Am 11. Jänner 2007 erreicht SPÖ-Chef Alfred Gusenbauer sein Ziel. Nach mühsamsten Koalitionsverhandlungen mit einer durch die Wahlschlappe vergrämten ÖVP hat er einen Regierungspakt und ein Kabinett beisammen. Die große Koalition wird von Bundespräsident Heinz Fischer angelobt. Sie umfasst 14 Minister und sechs Staatssekretäre, zwischen Rot und Schwarz 50:50 aufgeteilt.

Wahlversprechen gebrochen?
Im Regierungsprogramm sind einige zentrale Wahlverspechen der Sozialdemokraten nicht mehr zu finden. Die Abschaffung der Studiengebühren und der Ausstieg aus dem Eurofighter-Vertrag sind der Staatsräson, sprich dem Koalitionskompromiss, zum Opfer gefallen. Sonst hätte es wahrscheinlcih keine Zusammenarbeit mit der Volkspartei gegeben.

Viele Wähler fühlen sich belogen, eine Demonstration junger Roter und von Studenten begleitet den Marsch der künftigen Regierungsmitglieder über den Ballhausplatz.

Neue Gesetze beschlossen
Im ersten Jahr passieren einige Gesetze den Nationalrat. Darunter die Wahlrechtsreform, die jede kommende Regierung ein Jahr länger an der Macht lässt, ein Pflegemodell, über das auch nach dem Beschluss weiter gestritten wird, oder eine Schulreform, die nicht mehr als ein weiteres Pilotprojekt zur Gesamtsschule ist.
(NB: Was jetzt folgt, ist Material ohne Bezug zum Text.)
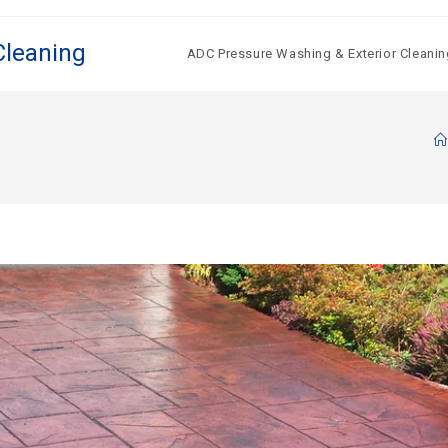
Cleaning
ADC Pressure Washing & Exterior Cleanin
Die Mineralölsteuer wird angehoben. Erbschafts- und Schenkungssteuer werden dafür ersatzlos gestrichen. Das Sicherheitspolizeigesetz erleichtert die Handy-Peilung und ermöglicht die Online-Überwachung. Das Kindergeld gibt es jetzt in drei Varianten.

Umfragen lassen hoffen
In den Umfragen verliert die SPÖ in der ersten Zeit nach der Angelobung an Boden. Die ÖVP macht ihr Rang 1 in der Wählergunst abspenstig. Nur langsam erholt sich die Partei aus dem Umfragetief. Erst laut der neuesten Umfrage würden die Sozialdemokraten wieder als stimmenstärkste Partei abschneiden.